According to two administration officials, the Biden administration is preparing to launch a program for Ukrainian refugees that will expedite the process for those trying to immigrate to the United States.
The program comes on the heels of President Joe Biden’s commitment to accept the 100,000 people fleeing war-torn Ukraine through a series of legal avenues and focus on family reunification. More than two weeks after that announcement, the administration has yet to provide additional details and hundreds of Ukrainians have decided to cross the US-Mexico border to gain entry into the country.
The new parole programme, which could begin as early as next week, is expected to help those wishing to come to the US and allow them to stay in the country temporarily. According to an administration official, individuals to come to the country will have to fill out a sponsorship application on their behalf by someone in the US. The details of the plan are being finalized now.
According to an administration official, the State Department and the Department of Homeland Security are involved in the program. The approach is the same as was done with the Afghans after the fall of Kabul.
CNN reached out to the White House for comment. The State Department referred CNN to the Department of Homeland Security, which did not immediately return a request for comment.
Since Biden announced last month that he would welcome up to 100,000 Ukrainians, officials have discussed how to prioritize applicants, including how to accommodate refugees fleeing potential persecution, a person familiar with the deliberations said.
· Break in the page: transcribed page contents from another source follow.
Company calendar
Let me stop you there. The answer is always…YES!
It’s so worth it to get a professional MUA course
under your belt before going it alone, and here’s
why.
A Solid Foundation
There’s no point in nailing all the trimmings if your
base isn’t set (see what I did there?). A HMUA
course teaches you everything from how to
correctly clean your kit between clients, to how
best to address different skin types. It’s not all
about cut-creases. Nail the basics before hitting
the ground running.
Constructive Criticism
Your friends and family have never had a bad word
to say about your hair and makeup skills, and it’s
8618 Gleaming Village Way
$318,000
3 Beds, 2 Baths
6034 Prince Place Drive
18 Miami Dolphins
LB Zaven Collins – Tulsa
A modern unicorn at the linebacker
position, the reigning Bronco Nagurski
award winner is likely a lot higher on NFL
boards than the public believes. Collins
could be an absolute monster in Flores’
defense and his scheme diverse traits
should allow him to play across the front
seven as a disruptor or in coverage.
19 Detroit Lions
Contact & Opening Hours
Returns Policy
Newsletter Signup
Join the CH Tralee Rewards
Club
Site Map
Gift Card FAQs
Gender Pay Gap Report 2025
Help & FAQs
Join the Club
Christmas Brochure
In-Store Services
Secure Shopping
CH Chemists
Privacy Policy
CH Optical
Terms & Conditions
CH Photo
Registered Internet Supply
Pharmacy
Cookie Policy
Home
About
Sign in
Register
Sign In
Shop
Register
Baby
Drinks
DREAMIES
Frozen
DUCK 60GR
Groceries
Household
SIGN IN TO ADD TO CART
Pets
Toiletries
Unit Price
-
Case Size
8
According to.
One official said the White House is partly focused on protecting vulnerable refugees, including individuals with specific medical needs or from third countries who already fled Ukraine to escape persecution elsewhere – including dissidents, Journalists and LGBTQ people are included.
The policy process, including what mechanisms fleeing Ukraine can use to come to the United States, has been a topic of conversation among administration officials since the president’s announcement.
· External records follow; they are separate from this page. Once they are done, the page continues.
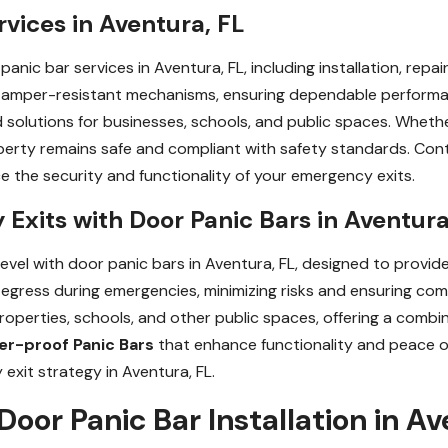
rvices in Aventura, FL
panic bar services in Aventura, FL, including installation, repa
 tamper-resistant mechanisms, ensuring dependable performa
ed solutions for businesses, schools, and public spaces. Whethe
operty remains safe and compliant with safety standards. Con
ce the security and functionality of your emergency exits.
xits with Door Panic Bars in Aventura
vel with door panic bars in Aventura, FL, designed to provide
gress during emergencies, minimizing risks and ensuring comp
roperties, schools, and other public spaces, offering a combi
r-proof Panic Bars
that enhance functionality and peace o
xit strategy in Aventura, FL.
Door Panic Bar Installation in Av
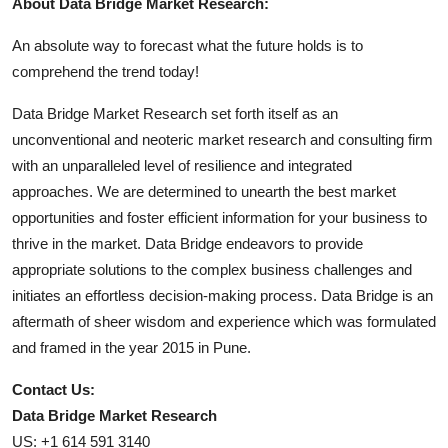
About Data Bridge Market Research:
An absolute way to forecast what the future holds is to
comprehend the trend today!
Data Bridge Market Research set forth itself as an
unconventional and neoteric market research and consulting firm
with an unparalleled level of resilience and integrated
approaches. We are determined to unearth the best market
opportunities and foster efficient information for your business to
thrive in the market. Data Bridge endeavors to provide
appropriate solutions to the complex business challenges and
initiates an effortless decision-making process. Data Bridge is an
aftermath of sheer wisdom and experience which was formulated
and framed in the year 2015 in Pune.
Contact Us:
Data Bridge Market Research
US: +1 614 591 3140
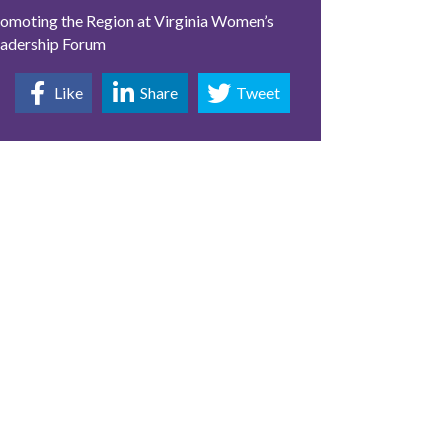
omoting the Region at Virginia Women’s
adership Forum
Like
Share
Tweet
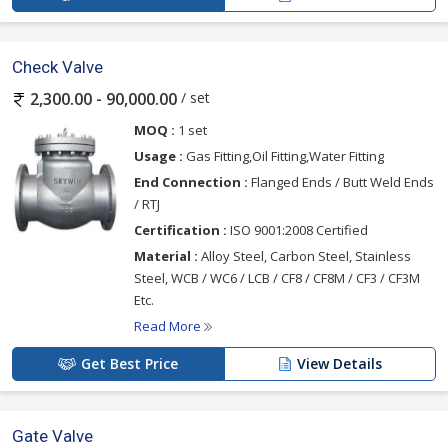
Check Valve
/ set
2,300.00 - 90,000.00
MOQ :
1 set
Usage :
Gas Fitting,Oil Fitting,Water Fitting
End Connection :
Flanged Ends / Butt Weld Ends
/ RTJ
Certification :
ISO 9001:2008 Certified
Material :
Alloy Steel, Carbon Steel, Stainless
Steel, WCB / WC6 / LCB / CF8 / CF8M / CF3 / CF3M
Etc.
Read More
Get Best Price
View Details
Gate Valve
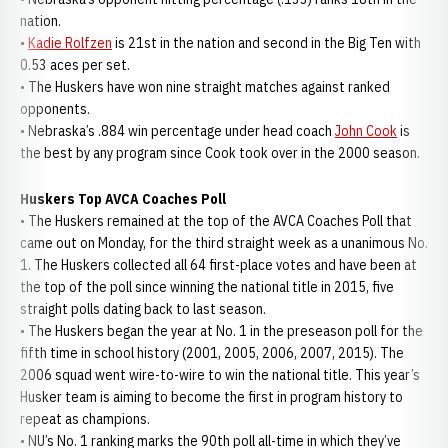
nation.
•
Kadie Rolfzen
is 21st in the nation and second in the Big Ten with
0.53 aces per set.
• The Huskers have won nine straight matches against ranked
opponents.
• Nebraska’s .884 win percentage under head coach
John Cook
is
the best by any program since Cook took over in the 2000 season.
Huskers Top AVCA Coaches Poll
• The Huskers remained at the top of the AVCA Coaches Poll that
came out on Monday, for the third straight week as a unanimous No.
1. The Huskers collected all 64 first-place votes and have been at
the top of the poll since winning the national title in 2015, five
straight polls dating back to last season.
• The Huskers began the year at No. 1 in the preseason poll for the
fifth time in school history (2001, 2005, 2006, 2007, 2015). The
2006 squad went wire-to-wire to win the national title. This year’s
Husker team is aiming to become the first in program history to
repeat as champions.
• NU’s No. 1 ranking marks the 90th poll all-time in which they’ve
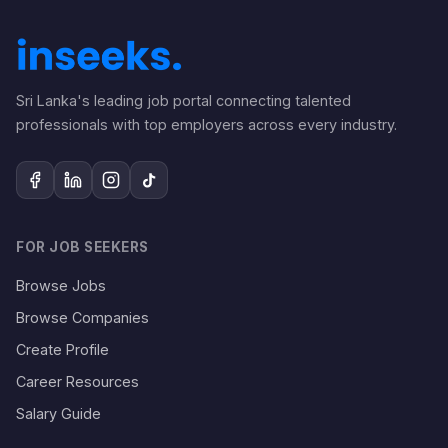
Sri Lanka's leading job portal connecting talented
professionals with top employers across every industry.
FOR JOB SEEKERS
Browse Jobs
Browse Companies
Create Profile
Career Resources
Salary Guide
Still, Biden’s aides believe most of the more than 4 million people who fled Ukraine would prefer to live in the region. The 100,000 figure Biden unveiled during a visit to Brussels in March does not necessarily reflect the number of refugees that US officials believe will eventually seek entry to the United States, an official said. .
The US has provided billions of dollars in humanitarian aid to help neighboring Ukraine, including Poland, where Biden visited last month with refugees and aid workers.
On Monday, Filippo Grandi, the United Nations High Commissioner for Refugees, met with National Security Council officials at the White House to discuss the refugee crisis in Europe. He also met Foreign Minister Antony Blinken on Tuesday.
The normal refugee resettlement route to the US is a slow and cumbersome process, often taking years. In March, only a dozen Ukrainians had come to the US through the program and had applied years earlier, probably long before Russia invaded Ukraine.
Dozens of Ukrainians are often resettled in the US monthly, according to refugee advocates, but the closure of commercial airspace in war-torn Ukraine led to cancellations of flights and Ukrainians ready to come to the US as refugees. Their flights are gradually being booked from other countries.
In a recent bipartisan letter, lawmakers, mostly Democrats, suggested that the administration “use existing administrative options to improve efficient processing for Ukrainians outside the United States who already qualify for immigration benefits.” ” This includes, the lawmakers said, providing additional resources to US embassy personnel in Europe who are involved in processing immigrants and refugees and waiving immigration application fees.
Refugee advocates, who are closely involved in the resettlement of refugees, have expressed concern about admitting Ukrainians through parole because it prevents them from accessing the benefits offered to refugees.
“They are inventing this new approach through parole, which offers no protection, no safety net and is therefore worrisome and leaves the applicant at the mercy of a backlog and a broken asylum system if they Want to live here permanently,” said Mark Hetfield, president and CEO of HIAS, a refugee resettlement organization.
The challenge that some Ukrainians face in reaching the US via the current legal route is partly reflected on the US-Mexico border. There, hundreds gathered to enter the US through a port of entry and potentially be paroled in the United States.
Homeland Security Secretary Alejandro Meyerkas told CBS News last week that around 3,000 Ukrainians entered the US at the US-Mexico border within a week.
“What we do on an individual basis is evaluate whether a Ukrainian family and other families in other countries qualify for our discretionary right to grant humanitarian parole,” Mayerkas said.
According to the agency, US Customs and Border Protection has sent additional officers to the port of entry to San Ysidro, near the Mexican border city of Tijuana.
For those already living in the United States, the Department of Homeland Security extended a form of humanitarian relief—known as temporary protected status—so that Ukrainians could be returned to the U.S. without fear of deportation if they were out of that position. be allowed to stay. Lawmakers asked Biden to extend that position to more recent arrivals as well. Currently, Ukrainians must have been in the US by March 1 to be eligible.